Decision was agreed on during the quarterly meeting of the Board of Directors

In Summary

• Kenya Airways (KQ) has formally withdrawn the Privately Initiated Investment Proposal seeking to take over the management of the Jomo Kenyatta International Airport JKIA.

• CEO Sebastian Mikosz says the move came after the proposal to own KAA catalysed discourse about the future of Kenya’s civil aviation.

Kenya Airways chief executive Officer Sebastian Mikosz during an introductory round table media briefing in Nairobi on September 21,2017.
Kenya Airways chief executive Officer Sebastian Mikosz during an introductory round table media briefing in Nairobi on September 21,2017.
Image: ENOS TECHE

Kenya Airways has formally withdrawn the Privately Initiated Investment Proposal seeking to take over the management of the Jomo Kenyatta International Airport JKIA.

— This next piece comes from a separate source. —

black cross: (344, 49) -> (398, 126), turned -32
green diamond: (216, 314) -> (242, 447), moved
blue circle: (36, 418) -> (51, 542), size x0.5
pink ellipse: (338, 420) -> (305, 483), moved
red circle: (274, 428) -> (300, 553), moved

The national carrier also said it has withdrawn the PIIP from consideration of Kenya Airports Authority (KAA), the Public-Private Partnership Committee (PPP) Committee of the National Treasury, and any other institutions of the government which were involved in the process.

The decision was agreed on during the quarterly meeting of the Board of Directors held on August 27, 2019.

 

Group CEO Sebastian Mikosz in a statement on Tuesday said the move came after the proposal to own KAA catalysed discourse about the future of Kenya’s civil aviation.

He said KQ initially submitted the PIIP for formal consideration by KAA and the PPP Committee on October 5, 2018.

“The Departmental Committee on Transport, Public Works and Housing of the National Assembly collected views from Kenyans and institutions in the aviation sector and submitted a report to parliament on June 17, 2019,” he said in the statement.

The proposal was adopted by the National Assembly on July 23, 2019.

In its recommendations, the August house recommended the establishment of an aviation holding company to consolidate the country’s aviation assets including the nationalisation of KQ.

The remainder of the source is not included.